The Mongoliad is blessed with an abundance of fantastic settings, including the wide steppes of Mongolia, crumbling European castles, dark catacombs, rich capitol cities, and many more. The setting makes itself known, whether or not it’s introduced directly. When a group of Shield-Brethren rides in pursuit of an enemy, they rarely do so in non-descript white space. The hills, grasslands, rivers, mountains, forests, and towns they pass through each mark an important part of the journey, even if only mentioned once.
Like the other characters in the story, the setting can both help the plot along and hinder the achievement of goals. Nothing stops a cavalry charge quite as well as uneven, pitfall laden ground. A company of skilled archers loses all advantage when their target reaches the trees and disappears into the forest. Walls keep people both in and out of cities, though their construction determines for how long.
The more of the reader’s senses that can be engaged by the setting, the more they can believe the action. Theres no hard and fast checklist of environmental factors to fill out, but the smell of baking bread is something most people can relate to, as is the sound of a blacksmith’s hammer. Small details add up quickly, until the scene is as real as the world outside your window.
Case in point, the arena at Hünern. Even if you haven’t read the entire text of the Mongoliad yet (no spoilers, I promise), you already know something about the setting simply because of what it is. You mind is filling with images of gladiators, a sand-filled area where combatants fight to the death. Descriptions of the setting could end there, but the authors give us more.
Through a character’s eyes, we watch it being built. We know about the tunnels dug under the stands through which the fighters enter, but it’s not until later that we “see” the deep shadows inside them, and how in comparison the light of mid-morning is blinding when we arrive in the arena. At first we are told there is a grand pavilion from which the dissolute Khan watches the action, but once we’re in the arena proper we explore its sumptuous colors, and wonder as to just where the Mongol leader is sitting inside. We feel the heat of the sun beat down on our armor, hear the noise of the crowd as our opponent enters.

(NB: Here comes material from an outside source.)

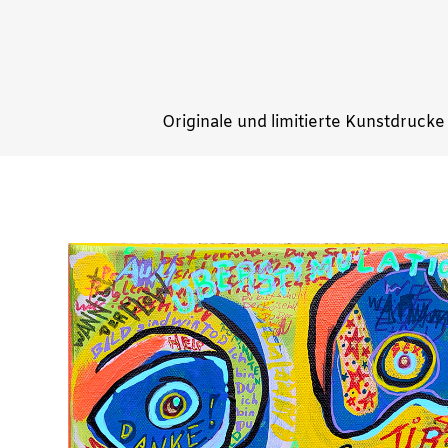
Originale und limitierte Kunstdrucke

Or rather, our hero Haakon does. Since we know, really know the area ourselves, we can feel his heart beating madly as the fight begins. We dodge when he dodges, and wonder with him about what is behind the Red Veil on the other side of the field of battle.
Storytelling is an ancient art. At its core is the ability to make us believe in something we can’t see, and will likely not experience for ourselves. To hear the roar of the crowd, to watch a long fly ball cross the outfield wall with nothing but a voice on the radio as our guide to the action. We want to believe, want to run after that ball and climb the fence to catch it, and are either happy or sad depending on which side of the sword or bat our hero is.
It’s said that knowing where to fight is almost as important as when and how. For those of us on the other side of the text, knowing where the fighting is happening is everything. We’ll find out who wins in the end, but in that first magic moment when we step into the scene with our heroes, anything is possible.
And it’s definitely worth turning the page to find out what happens next.